Asking for your feedback on sbt + Scala Center announcement

One more thing, :stuck_out_tongue:

  • some attention to multi-module builds would be nice. Running tasks/commands over the root project doesnā€™t have the affect you expect when for example, a sub-project fails (it really ought to fail, but often it doesnā€™t). Often I find that plugins work around these weirdnesses by redefining everything themselves, eg,
    ā€“ sbt-sonatype appears to override publish for every sub project
    ā€“ sbt-doge redefines world+dog (and actually does a better job than vanilla sbt).

There should be some simple rules defined about how running tasks on a root project works that are well documented and which plugin authorā€™s donā€™t need to figure out work-arounds for.

sbt-doge ā€¦

Yes, making sub-projects respect crossScalaVersions natively instead of requiring this weird plugin would be a good concrete improvement.

Iā€™m using SBT (and Scala) for small projects, so I have my own perspective for its problems.

Performance is not an issue. If I need to recompile entire project the scalac would eat much more time than sbt. If I works incremently, then SBT is already running. Fast start is always better than slow, but current speed is bearable. The same goes for the Scala itself that takes plenty of time just to run hello world script.

Using SBT is not so difficult. Comparing to other widely adopted Scala madness like typeclasses full of implicits generated by macroses. SBT uses dependency graph conception that is slightly harder than usual batch script approach, but data driven programming is pretty familiar for functional programmes that are attracted to the scala. And it is easy enough (comparing to Free monads) to be used even by an imperative programmer. Syntax sugar is very common thing in the Scala world too. And it is used moderately in SBT.

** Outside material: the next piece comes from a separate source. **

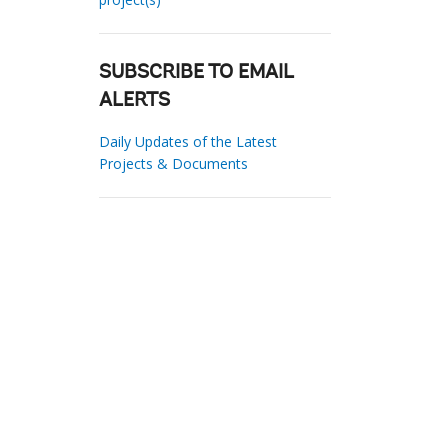
SUBSCRIBE TO EMAIL
ALERTS
Daily Updates of the Latest
Projects & Documents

SBT is confusing. Especially for a newbie. In a several ways. And I could not suggest a way out of it.

The first issue is build.sbt against project/build.scala duality. SBT could not refuse either because it aims for scalability. .scala file is sure overkill for a small test project, since it could take more lines to initialize a project that it has itself while single line in the .sbt file enough. For a large project .scala is irreplaceable since it could implement complicated build logic. Removing any of it would split community: some would refuse to update SBT, some would go for a fork/alternatives.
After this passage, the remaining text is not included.